#### MATERIAL SUPPLIED

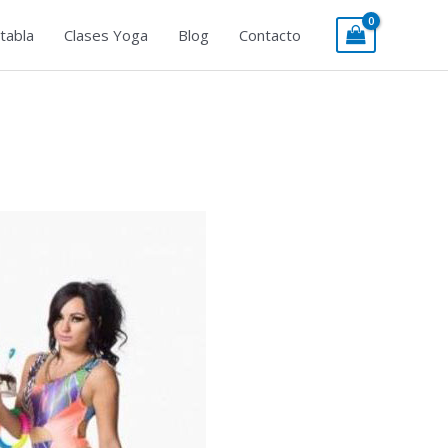
tabla
Clases Yoga
Blog
Contacto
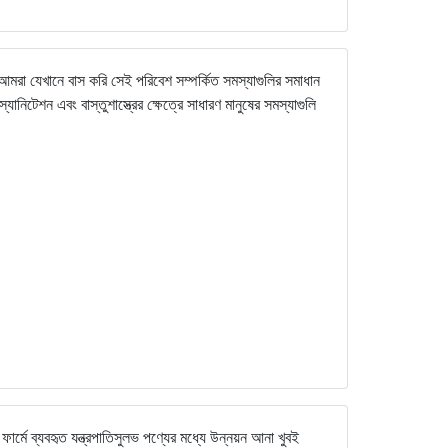
আমরা যেখানে বাস করি সেই পরিবেশ সম্পর্কিত সমস্যাগুলির সমাধান
্যানিটেশন এবং বাস্তুশাস্ত্রের ক্ষেত্রে সাধারণ মানুষের সমস্যাগুলি
ার্মে ব্যবহৃত যন্ত্রপাতিসুলভ পণ্যের মধ্যে উন্নয়ন আনা খুবই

########

#### GOAL OF THE EXERCISE
Once the pictures are removed, reproduce the remaining entries above exactly.

#### RESULT
tabla
Clases Yoga
Blog
Contacto
আমরা যেখানে বাস করি সেই পরিবেশ সম্পর্কিত সমস্যাগুলির সমাধান
্যানিটেশন এবং বাস্তুশাস্ত্রের ক্ষেত্রে সাধারণ মানুষের সমস্যাগুলি
ার্মে ব্যবহৃত যন্ত্রপাতিসুলভ পণ্যের মধ্যে উন্নয়ন আনা খুবই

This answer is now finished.